*INSTRUCTIONS FOR THE TASK:* The records below are to be quoted in full; please keep every word exact.

(Collected data)
------------------------

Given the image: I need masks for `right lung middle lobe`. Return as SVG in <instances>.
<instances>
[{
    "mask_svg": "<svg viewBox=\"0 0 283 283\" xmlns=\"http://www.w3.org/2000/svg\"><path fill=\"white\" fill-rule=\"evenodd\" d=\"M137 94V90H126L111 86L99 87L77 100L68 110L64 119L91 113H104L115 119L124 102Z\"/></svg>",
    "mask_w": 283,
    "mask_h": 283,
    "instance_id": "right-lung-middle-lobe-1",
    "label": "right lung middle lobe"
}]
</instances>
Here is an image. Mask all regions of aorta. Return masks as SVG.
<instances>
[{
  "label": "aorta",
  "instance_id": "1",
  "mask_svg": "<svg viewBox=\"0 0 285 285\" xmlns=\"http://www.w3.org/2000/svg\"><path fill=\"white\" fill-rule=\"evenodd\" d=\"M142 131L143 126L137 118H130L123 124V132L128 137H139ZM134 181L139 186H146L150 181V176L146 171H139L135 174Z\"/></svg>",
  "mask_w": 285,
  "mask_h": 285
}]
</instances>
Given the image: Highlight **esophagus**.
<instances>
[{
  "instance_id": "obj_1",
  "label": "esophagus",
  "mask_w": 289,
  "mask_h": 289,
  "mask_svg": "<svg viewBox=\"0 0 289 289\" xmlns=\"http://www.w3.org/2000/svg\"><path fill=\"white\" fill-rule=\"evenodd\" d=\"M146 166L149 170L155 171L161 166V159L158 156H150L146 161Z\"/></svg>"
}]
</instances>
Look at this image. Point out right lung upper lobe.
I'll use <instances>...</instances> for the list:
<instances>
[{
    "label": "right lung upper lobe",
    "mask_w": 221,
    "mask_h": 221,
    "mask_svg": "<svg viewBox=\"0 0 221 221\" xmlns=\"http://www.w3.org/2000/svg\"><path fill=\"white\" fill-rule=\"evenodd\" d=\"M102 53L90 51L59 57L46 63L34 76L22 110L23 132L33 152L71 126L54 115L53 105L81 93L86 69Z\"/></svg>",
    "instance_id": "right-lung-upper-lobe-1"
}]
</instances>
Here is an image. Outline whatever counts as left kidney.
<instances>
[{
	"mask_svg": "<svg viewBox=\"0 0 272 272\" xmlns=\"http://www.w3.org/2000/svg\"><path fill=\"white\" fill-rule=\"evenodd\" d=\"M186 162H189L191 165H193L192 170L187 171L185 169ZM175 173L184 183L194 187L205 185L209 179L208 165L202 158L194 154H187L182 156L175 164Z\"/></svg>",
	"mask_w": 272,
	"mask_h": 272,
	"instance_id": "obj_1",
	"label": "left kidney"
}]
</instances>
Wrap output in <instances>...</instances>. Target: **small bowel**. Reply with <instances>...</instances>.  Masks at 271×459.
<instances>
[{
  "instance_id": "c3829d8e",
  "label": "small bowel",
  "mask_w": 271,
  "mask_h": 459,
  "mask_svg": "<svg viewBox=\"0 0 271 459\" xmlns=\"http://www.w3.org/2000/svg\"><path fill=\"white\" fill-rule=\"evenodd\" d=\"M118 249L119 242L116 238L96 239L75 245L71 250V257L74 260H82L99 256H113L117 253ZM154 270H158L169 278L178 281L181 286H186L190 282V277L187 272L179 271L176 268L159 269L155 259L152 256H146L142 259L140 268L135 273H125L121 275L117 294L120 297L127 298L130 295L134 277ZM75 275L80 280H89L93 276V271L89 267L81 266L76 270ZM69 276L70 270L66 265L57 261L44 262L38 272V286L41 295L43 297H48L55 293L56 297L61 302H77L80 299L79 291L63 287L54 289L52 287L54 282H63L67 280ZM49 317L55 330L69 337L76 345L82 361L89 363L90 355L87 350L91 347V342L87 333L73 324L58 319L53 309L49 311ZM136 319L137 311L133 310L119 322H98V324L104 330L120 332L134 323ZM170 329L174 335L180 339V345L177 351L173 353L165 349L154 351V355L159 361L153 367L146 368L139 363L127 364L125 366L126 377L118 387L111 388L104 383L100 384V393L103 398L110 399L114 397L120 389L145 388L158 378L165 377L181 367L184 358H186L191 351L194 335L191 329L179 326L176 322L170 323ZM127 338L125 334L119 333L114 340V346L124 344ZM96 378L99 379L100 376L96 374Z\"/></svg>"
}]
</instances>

------------------------

*RESPONSE BELOW:*
Given the image: I need masks for `right lung middle lobe`. Return as SVG in <instances>.
<instances>
[{
    "mask_svg": "<svg viewBox=\"0 0 283 283\" xmlns=\"http://www.w3.org/2000/svg\"><path fill=\"white\" fill-rule=\"evenodd\" d=\"M137 94V90H126L111 86L99 87L77 100L68 110L64 119L91 113H104L115 119L124 102Z\"/></svg>",
    "mask_w": 283,
    "mask_h": 283,
    "instance_id": "right-lung-middle-lobe-1",
    "label": "right lung middle lobe"
}]
</instances>
Here is an image. Mask all regions of aorta. Return masks as SVG.
<instances>
[{
  "label": "aorta",
  "instance_id": "1",
  "mask_svg": "<svg viewBox=\"0 0 285 285\" xmlns=\"http://www.w3.org/2000/svg\"><path fill=\"white\" fill-rule=\"evenodd\" d=\"M142 131L143 126L137 118H130L123 124V132L128 137H139ZM134 181L139 186H146L150 181V176L146 171H139L135 174Z\"/></svg>",
  "mask_w": 285,
  "mask_h": 285
}]
</instances>
Given the image: Highlight **esophagus**.
<instances>
[{
  "instance_id": "obj_1",
  "label": "esophagus",
  "mask_w": 289,
  "mask_h": 289,
  "mask_svg": "<svg viewBox=\"0 0 289 289\" xmlns=\"http://www.w3.org/2000/svg\"><path fill=\"white\" fill-rule=\"evenodd\" d=\"M146 166L149 170L155 171L161 166V159L158 156H150L146 161Z\"/></svg>"
}]
</instances>
Look at this image. Point out right lung upper lobe.
I'll use <instances>...</instances> for the list:
<instances>
[{
    "label": "right lung upper lobe",
    "mask_w": 221,
    "mask_h": 221,
    "mask_svg": "<svg viewBox=\"0 0 221 221\" xmlns=\"http://www.w3.org/2000/svg\"><path fill=\"white\" fill-rule=\"evenodd\" d=\"M102 53L90 51L59 57L46 63L34 76L22 110L23 132L33 152L71 126L54 115L53 105L81 93L86 69Z\"/></svg>",
    "instance_id": "right-lung-upper-lobe-1"
}]
</instances>
Here is an image. Outline whatever counts as left kidney.
<instances>
[{
	"mask_svg": "<svg viewBox=\"0 0 272 272\" xmlns=\"http://www.w3.org/2000/svg\"><path fill=\"white\" fill-rule=\"evenodd\" d=\"M186 162H189L191 165H193L192 170L187 171L185 169ZM175 173L184 183L194 187L205 185L209 179L208 165L202 158L194 154H187L182 156L175 164Z\"/></svg>",
	"mask_w": 272,
	"mask_h": 272,
	"instance_id": "obj_1",
	"label": "left kidney"
}]
</instances>
Wrap output in <instances>...</instances>. Target: **small bowel**. Reply with <instances>...</instances>.  Masks at 271×459.
<instances>
[{
  "instance_id": "c3829d8e",
  "label": "small bowel",
  "mask_w": 271,
  "mask_h": 459,
  "mask_svg": "<svg viewBox=\"0 0 271 459\" xmlns=\"http://www.w3.org/2000/svg\"><path fill=\"white\" fill-rule=\"evenodd\" d=\"M118 249L119 242L116 238L96 239L75 245L71 250V257L74 260H82L99 256H113L117 253ZM154 270H158L169 278L178 281L181 286H186L190 282V277L187 272L179 271L176 268L159 269L155 259L152 256H146L142 259L140 268L135 273H125L121 275L117 294L120 297L127 298L130 295L134 277ZM75 275L80 280H89L93 276V271L89 267L81 266L76 270ZM69 276L70 270L66 265L57 261L44 262L38 272V286L41 295L43 297H48L55 293L56 297L61 302H77L80 299L79 291L63 287L54 289L52 287L54 282H63L67 280ZM49 317L55 330L69 337L76 345L82 361L89 363L90 355L87 350L91 347V342L87 333L73 324L58 319L53 309L49 311ZM136 319L137 311L133 310L119 322H98V324L104 330L120 332L134 323ZM170 329L174 335L180 339V345L177 351L173 353L165 349L154 351V355L159 361L153 367L146 368L139 363L127 364L125 366L126 377L118 387L111 388L104 383L100 384V393L103 398L110 399L114 397L120 389L145 388L158 378L165 377L181 367L184 358H186L191 351L194 335L191 329L179 326L176 322L170 323ZM127 338L125 334L119 333L114 340V346L124 344ZM96 378L99 379L100 376L96 374Z\"/></svg>"
}]
</instances>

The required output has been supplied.